Problem to work on - Scan the material for the word "плазменной" and copy each line where it occurs.

Source records -
# # #

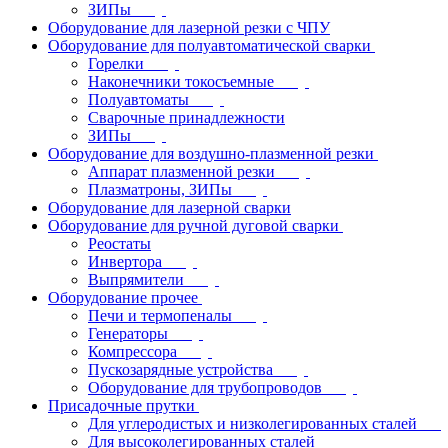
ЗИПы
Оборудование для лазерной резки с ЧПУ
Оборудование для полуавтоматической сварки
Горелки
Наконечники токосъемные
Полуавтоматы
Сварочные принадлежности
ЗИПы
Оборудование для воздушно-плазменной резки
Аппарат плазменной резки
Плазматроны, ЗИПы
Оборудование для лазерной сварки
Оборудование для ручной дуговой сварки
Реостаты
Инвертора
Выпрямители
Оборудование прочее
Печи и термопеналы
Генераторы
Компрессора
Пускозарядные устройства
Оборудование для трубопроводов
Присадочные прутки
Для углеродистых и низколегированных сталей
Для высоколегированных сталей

# # #

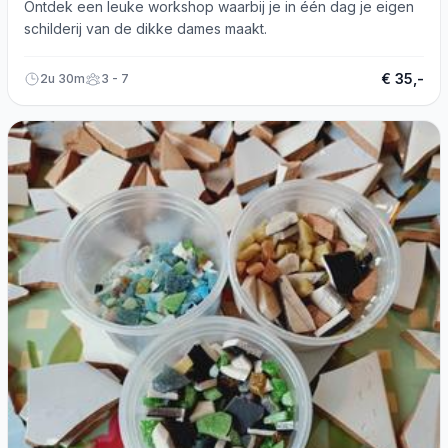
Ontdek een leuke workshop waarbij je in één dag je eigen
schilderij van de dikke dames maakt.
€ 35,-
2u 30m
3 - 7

# # #

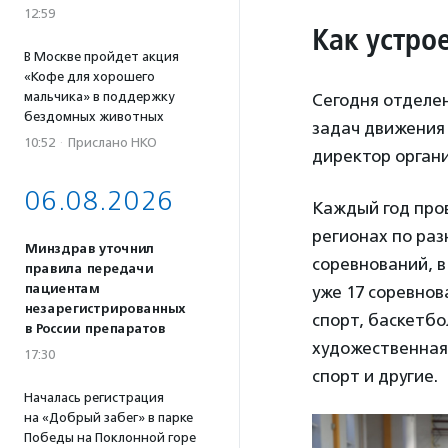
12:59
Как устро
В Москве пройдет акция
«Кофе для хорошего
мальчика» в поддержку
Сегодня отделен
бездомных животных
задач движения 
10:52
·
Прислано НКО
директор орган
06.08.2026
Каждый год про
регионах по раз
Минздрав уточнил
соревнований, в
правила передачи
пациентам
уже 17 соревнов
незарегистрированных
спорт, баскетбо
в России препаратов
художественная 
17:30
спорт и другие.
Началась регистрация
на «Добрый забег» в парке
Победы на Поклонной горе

# # #

Exercise result -
Оборудование для воздушно-плазменной резки
Аппарат плазменной резки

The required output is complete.